Logo precisei começar a trabalhar. Ao longo da minha vida, fui empregado pela iniciativa privada durante onze anos. A militância política, no entanto, foi algo que nunca abandonei. Alijado do estudo formal passei a estudar apenas aquilo que me interessava. A ciência Política, confesso, sempre me fascinou.
Em 1987 participei da fundação e fui o primeiro presidente da Associação de Moradores do Centro de Porto Alegre. Em 1988, concorri à presidência da União das Associações de Moradores de Porto Alegre – UAMPA.
Eu trabalhava, então, numa indústria de madeira compensada. Era um auxiliar de compras, chefiado por um vendedor, que não sabia comprar. Quem executava as compras mais complicadas era eu. Enquanto saia, meu chefe organizava um dossiê com os documentos que pegava na minha pasta. Eu sempre a deixava na empresa. Quando conseguiu obter uma carta, escrita a punho pelo Velho Prestes, em pleno regime de liberdade democrática, apresentou à direção, e por consequência fui demitido por razões políticas.
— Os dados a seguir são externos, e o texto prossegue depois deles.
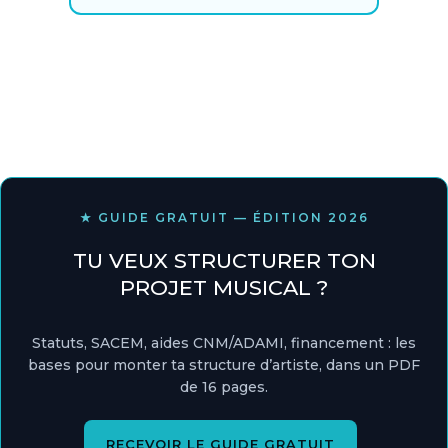
★ GUIDE GRATUIT — ÉDITION 2026
TU VEUX STRUCTURER TON
PROJET MUSICAL ?
Statuts, SACEM, aides CNM/ADAMI, financement : les
bases pour monter ta structure d’artiste, dans un PDF
de 16 pages.
RECEVOIR LE GUIDE GRATUIT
Um mês depois fui eleito presidente da UAMPA. Passados pouco menos de dois anos, também fui eleito Vice-presidente da FRACAB – Federação Riograndense das Associações Comunitárias e escolhido para Coordenar o Fórum de Entidades da Câmara Constituinte Municipal, que adequou a Lei Orgânica do Município à Constituição Cidadã de 1988.
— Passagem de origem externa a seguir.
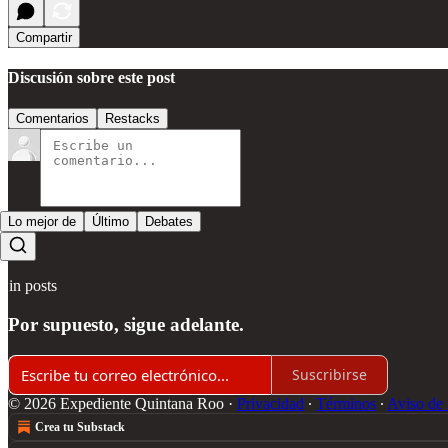
Compartir
Discusión sobre este post
Comentarios
Restacks
Lo mejor de
Último
Debates
Sin posts
Por supuesto, sigue adelante.
Suscribirse
© 2026 Expediente Quintana Roo
·
Privacidad
∙
Términos
∙
Aviso de 
Crea tu Substack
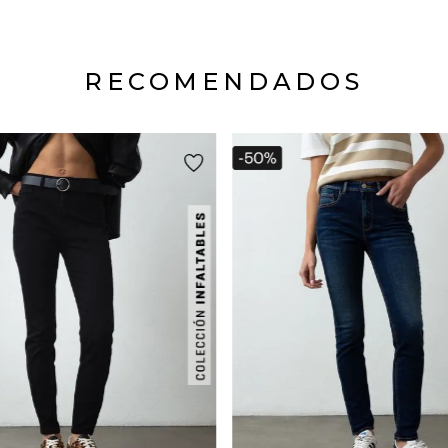
RECOMENDADOS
Estes três anos, que descrevi em três parágrafos, foram intensos. O ingresso no mundo da política foi de ida sem volta. Após cinco anos de desemprego, conforme foi prometido pelo diretor da empresa que me demitiu, caso não largasse a politica, eu, que jamais tinha ficado mais de dois meses sem trabalhar, frente as várias tentativas que esbarravam sempre na entrevista, tive que me direcionar para o serviço público.
Nunca fiz concurso, sempre fui Cargo Comissionado (CC), sem estabilidade, mas com maior liberdade de ação. Sempre fui queixo duro em relação a minhas convicções. No Movimento Popular, à frente das entidades, com um pé no barro das vilas e outro nos carpetes do poder, fiz a releitura de tudo que já havia lido, com base na realidade crua que enfrentava no dia a dia.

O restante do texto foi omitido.